Where was your first teaching job?
My first teaching job was at Newtown, it was at the time when I went looking for casual work in my local area and couldn't find any so I went to inner city and I landed at Newtown Public School and it was at the time where right next door they were refurbishing for the Performing Arts High School so I would be out in the playground doing playground duty and the dust from the building site would blow over but at the same time I really enjoyed that and then I started learning a lot more about children and social equity and disadvantage and then I quickly moved to Stanmore and then I wasn't at Stanmore for very long before I landed at Lakemba which was 90% plus Arabic speaking background.
Did you aspire from early in your career to be a leader of schools and to be a school principal and did you always have the leadership thing on you?
I don't think I ever aspired to be a principal what I aspired to be was as good as a teacher as I could be giving children as many opportunities. I always had a love of curriculum so one of my earlier experiences at Lakemba was sitting in a staffroom in the late 80s and in the afternoon I would be sitting there having a cup of coffee and finding that there was no-one around me as many of the teachers were going off doing post-graduate studies in computers or leadership or PE or something else and I thought I am missing the boat here everyone is out doing post-graduate studies except for me so I actually enrolled into a graduate diploma of TESOL and then I kept on going eventually doing a Bachelor of Ed and a couple of Masters because I found so much joy in curriculum and learning about curriculum and how we can impact on children's lives.
How did you get to be principal of Merrylands East?
I started looking in the mid-90s and I ended up at Met North in those days as the senior education officer in ESL in those days and then I discovered what the department was about and how there is so many different types of leaders in the department and so soon after I finished up there after two years I went out to Glendenning and I opened a brand new school with a fantastic principal named Tony Gorman and I moved from there about five or six years later over to Hebersham and I worked with another fantastic principal named Sue Connell and again all in disadvantaged school communities with high complexity and I learnt so much from there and I thought eventually I will lead a school.
That opportunity opened up at Merrylands East tell me about your first weeks there as leader.

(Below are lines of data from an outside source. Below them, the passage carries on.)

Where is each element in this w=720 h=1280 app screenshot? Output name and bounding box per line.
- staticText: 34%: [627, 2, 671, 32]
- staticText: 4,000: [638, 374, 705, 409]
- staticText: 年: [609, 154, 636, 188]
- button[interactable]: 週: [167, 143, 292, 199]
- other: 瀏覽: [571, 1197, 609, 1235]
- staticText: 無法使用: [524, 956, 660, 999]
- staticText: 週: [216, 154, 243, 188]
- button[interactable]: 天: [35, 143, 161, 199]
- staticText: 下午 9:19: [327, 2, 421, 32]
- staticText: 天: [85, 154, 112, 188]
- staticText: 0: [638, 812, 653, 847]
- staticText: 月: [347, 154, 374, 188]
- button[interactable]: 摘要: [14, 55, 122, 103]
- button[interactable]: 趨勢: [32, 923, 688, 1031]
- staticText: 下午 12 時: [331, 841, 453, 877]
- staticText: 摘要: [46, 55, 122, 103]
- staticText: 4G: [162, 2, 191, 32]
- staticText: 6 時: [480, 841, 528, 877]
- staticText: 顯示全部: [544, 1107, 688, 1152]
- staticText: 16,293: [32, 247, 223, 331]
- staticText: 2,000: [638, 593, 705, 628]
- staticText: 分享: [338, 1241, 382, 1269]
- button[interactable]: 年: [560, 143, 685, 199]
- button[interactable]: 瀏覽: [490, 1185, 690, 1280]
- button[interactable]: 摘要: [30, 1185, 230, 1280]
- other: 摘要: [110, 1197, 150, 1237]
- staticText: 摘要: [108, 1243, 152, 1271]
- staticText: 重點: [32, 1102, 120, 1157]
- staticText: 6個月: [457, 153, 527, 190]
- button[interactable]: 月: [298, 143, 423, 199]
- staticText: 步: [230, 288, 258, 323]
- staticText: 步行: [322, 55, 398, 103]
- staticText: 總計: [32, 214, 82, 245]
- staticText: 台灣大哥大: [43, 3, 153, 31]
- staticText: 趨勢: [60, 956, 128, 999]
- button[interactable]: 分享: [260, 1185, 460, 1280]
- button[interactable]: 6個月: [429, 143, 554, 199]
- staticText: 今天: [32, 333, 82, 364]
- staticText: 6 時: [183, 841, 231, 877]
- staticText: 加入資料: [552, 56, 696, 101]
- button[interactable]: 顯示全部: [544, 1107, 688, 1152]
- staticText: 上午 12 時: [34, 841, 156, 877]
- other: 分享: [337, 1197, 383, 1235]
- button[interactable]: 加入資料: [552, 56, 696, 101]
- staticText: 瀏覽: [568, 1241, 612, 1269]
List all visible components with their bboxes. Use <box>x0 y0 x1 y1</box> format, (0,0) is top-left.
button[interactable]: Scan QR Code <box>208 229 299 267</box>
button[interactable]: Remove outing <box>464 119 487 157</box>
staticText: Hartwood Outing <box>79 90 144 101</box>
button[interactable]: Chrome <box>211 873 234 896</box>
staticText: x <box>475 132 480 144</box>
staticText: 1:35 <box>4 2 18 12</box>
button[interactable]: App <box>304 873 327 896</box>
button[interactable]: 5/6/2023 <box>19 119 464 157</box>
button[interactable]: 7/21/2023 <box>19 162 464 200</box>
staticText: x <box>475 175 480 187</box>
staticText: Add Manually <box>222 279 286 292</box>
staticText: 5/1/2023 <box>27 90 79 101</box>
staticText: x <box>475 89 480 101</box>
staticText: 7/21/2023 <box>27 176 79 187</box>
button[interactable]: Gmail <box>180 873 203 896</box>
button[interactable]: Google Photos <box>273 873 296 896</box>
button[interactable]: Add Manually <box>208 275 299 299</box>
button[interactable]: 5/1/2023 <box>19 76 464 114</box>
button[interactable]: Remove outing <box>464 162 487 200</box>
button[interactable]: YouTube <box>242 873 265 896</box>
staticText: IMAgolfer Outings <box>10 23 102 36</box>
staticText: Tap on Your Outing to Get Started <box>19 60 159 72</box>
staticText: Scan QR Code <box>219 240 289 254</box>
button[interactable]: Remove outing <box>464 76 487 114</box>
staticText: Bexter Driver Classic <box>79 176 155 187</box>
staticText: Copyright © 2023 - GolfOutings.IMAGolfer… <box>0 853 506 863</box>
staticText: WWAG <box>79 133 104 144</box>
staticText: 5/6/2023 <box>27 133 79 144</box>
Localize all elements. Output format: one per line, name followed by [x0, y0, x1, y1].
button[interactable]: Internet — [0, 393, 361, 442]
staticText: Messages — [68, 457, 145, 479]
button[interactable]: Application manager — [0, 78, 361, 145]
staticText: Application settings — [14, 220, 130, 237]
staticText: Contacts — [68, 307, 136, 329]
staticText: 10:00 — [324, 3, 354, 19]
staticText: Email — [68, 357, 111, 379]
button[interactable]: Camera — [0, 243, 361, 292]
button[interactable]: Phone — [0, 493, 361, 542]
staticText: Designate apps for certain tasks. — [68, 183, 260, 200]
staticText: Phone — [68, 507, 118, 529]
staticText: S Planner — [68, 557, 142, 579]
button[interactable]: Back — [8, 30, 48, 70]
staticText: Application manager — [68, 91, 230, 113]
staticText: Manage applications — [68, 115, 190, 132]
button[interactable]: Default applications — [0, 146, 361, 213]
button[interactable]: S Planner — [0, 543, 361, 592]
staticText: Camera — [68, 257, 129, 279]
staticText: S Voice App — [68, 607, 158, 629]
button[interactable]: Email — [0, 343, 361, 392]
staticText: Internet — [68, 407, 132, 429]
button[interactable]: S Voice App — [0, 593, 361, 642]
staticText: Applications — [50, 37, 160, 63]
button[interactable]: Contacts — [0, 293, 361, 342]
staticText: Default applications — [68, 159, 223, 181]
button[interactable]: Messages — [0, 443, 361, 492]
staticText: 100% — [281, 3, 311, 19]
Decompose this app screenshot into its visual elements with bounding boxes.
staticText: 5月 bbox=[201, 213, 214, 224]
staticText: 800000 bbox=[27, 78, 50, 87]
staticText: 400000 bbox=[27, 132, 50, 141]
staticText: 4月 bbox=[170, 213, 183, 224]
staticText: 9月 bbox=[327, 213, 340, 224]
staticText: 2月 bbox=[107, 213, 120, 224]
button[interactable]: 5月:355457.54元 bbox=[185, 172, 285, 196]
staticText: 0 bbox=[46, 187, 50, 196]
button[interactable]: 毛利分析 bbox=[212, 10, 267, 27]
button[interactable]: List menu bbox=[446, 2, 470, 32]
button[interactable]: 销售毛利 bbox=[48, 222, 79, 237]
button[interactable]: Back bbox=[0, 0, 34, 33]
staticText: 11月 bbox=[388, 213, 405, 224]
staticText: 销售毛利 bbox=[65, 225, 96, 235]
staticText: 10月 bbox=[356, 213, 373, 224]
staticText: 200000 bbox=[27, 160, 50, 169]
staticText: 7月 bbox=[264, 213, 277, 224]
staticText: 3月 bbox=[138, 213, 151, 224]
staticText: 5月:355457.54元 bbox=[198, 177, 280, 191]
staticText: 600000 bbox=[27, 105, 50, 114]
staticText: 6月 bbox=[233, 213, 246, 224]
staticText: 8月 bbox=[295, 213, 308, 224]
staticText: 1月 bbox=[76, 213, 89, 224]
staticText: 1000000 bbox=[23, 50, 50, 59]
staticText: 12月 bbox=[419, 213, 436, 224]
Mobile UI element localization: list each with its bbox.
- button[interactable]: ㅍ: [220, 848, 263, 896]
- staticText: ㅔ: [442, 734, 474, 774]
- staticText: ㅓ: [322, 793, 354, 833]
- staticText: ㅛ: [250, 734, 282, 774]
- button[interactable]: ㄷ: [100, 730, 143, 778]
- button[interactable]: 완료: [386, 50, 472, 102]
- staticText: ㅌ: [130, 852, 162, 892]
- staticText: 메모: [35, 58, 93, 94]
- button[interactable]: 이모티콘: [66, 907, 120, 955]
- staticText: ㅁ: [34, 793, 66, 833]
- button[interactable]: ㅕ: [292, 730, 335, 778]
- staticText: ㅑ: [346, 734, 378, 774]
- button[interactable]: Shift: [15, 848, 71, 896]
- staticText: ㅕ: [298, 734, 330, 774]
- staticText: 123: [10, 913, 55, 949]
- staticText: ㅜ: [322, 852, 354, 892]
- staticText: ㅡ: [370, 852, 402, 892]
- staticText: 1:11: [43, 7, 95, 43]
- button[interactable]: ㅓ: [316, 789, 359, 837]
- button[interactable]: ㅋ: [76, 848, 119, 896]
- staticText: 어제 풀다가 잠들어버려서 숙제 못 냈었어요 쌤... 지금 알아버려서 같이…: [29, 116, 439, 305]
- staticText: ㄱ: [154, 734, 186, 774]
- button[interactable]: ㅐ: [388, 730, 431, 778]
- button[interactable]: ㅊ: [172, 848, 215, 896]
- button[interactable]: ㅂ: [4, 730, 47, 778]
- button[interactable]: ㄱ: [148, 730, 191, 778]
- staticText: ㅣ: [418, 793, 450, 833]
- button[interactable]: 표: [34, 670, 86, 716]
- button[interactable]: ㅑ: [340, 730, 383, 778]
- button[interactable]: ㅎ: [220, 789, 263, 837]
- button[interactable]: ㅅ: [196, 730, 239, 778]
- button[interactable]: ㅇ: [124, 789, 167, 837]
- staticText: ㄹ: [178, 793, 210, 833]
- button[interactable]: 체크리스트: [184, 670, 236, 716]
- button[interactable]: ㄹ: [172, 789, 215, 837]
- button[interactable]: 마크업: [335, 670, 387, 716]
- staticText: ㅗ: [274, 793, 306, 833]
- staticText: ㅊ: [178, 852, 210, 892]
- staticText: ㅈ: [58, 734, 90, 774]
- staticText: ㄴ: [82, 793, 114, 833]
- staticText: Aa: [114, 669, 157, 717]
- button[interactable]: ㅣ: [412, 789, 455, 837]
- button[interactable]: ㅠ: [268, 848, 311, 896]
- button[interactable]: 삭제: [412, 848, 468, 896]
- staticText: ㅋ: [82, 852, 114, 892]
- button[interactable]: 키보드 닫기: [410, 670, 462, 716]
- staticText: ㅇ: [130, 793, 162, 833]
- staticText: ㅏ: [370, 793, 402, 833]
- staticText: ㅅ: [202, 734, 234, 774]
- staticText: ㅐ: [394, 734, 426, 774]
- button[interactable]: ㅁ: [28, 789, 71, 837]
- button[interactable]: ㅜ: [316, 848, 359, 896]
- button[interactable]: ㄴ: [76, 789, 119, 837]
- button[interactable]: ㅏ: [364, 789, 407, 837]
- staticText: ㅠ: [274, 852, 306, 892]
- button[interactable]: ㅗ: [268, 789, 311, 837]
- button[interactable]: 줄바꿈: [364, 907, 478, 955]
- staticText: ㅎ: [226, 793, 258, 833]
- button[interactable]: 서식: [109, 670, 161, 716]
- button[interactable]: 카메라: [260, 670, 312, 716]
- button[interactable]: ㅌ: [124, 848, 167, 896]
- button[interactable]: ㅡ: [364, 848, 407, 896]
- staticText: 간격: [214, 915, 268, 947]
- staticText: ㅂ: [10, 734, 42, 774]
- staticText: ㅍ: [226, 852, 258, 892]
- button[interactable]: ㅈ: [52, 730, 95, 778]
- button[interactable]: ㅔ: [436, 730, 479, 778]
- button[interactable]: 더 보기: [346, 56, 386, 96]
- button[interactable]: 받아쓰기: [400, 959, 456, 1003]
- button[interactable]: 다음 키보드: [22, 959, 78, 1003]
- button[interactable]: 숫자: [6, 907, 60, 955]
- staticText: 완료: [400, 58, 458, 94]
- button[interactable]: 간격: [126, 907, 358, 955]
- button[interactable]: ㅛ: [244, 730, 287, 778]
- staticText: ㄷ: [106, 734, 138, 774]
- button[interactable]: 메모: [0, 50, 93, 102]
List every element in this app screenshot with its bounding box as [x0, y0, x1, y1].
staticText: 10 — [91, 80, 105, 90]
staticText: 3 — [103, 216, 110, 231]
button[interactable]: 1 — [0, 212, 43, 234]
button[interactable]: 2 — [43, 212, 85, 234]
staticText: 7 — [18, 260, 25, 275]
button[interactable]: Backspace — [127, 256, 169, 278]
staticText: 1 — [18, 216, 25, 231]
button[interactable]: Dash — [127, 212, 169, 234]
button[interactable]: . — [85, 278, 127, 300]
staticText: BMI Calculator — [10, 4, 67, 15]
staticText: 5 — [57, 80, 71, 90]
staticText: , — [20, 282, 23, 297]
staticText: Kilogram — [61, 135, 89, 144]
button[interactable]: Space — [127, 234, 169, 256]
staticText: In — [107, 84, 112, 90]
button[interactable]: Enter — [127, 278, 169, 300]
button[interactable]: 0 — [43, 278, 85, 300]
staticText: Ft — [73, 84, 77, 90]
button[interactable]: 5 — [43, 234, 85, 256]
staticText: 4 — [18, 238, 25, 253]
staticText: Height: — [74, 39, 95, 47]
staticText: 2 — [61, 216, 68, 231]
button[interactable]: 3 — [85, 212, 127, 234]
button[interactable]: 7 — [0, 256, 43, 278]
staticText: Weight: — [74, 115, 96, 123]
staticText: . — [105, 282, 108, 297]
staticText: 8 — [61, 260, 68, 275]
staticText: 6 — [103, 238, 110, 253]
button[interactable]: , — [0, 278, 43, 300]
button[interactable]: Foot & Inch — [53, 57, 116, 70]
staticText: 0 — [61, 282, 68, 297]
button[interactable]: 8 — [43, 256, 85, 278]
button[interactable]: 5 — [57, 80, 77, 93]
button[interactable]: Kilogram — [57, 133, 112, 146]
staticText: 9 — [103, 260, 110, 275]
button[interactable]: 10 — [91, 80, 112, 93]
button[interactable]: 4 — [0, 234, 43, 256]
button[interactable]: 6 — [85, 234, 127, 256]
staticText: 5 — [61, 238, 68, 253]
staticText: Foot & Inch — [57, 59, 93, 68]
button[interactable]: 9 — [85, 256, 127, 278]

The first week at Merrylands East, in fact, the first six months, I remember jumping the fence during the school holidays because it was in that Easter break where the last week of Term 1 I found out that I had been appointed at Merrylands East during the school holidays I jumped the fence it wasn't a security fence there, walked around the grounds and I thought where is my office, where is this, I am used to big football fields and suddenly I don't have the grounds, I wonder where I have landed myself in.
In the first six months, I walked around the school and one of my deputies will talk about the story I used to walk around with my arms folded and I would be synthesising what was going on and all I did was make mental notes about what I was seeing, what we needed to do, how we can move the school forward and it was quite an interesting time because the previous principal had taken the school up to a certain point and did a tremendous job in bringing that school up to a certain point but at the time if you remember we had no Gonski funding, funding in the department was very limited so I could understand where the school was up to in terms of school resourcing and the school wasn't on the disadvantaged schools program so it was very limited. I tried to spend a lot of time in the first six months doing things about the school grounds and learning as much as I can about the community.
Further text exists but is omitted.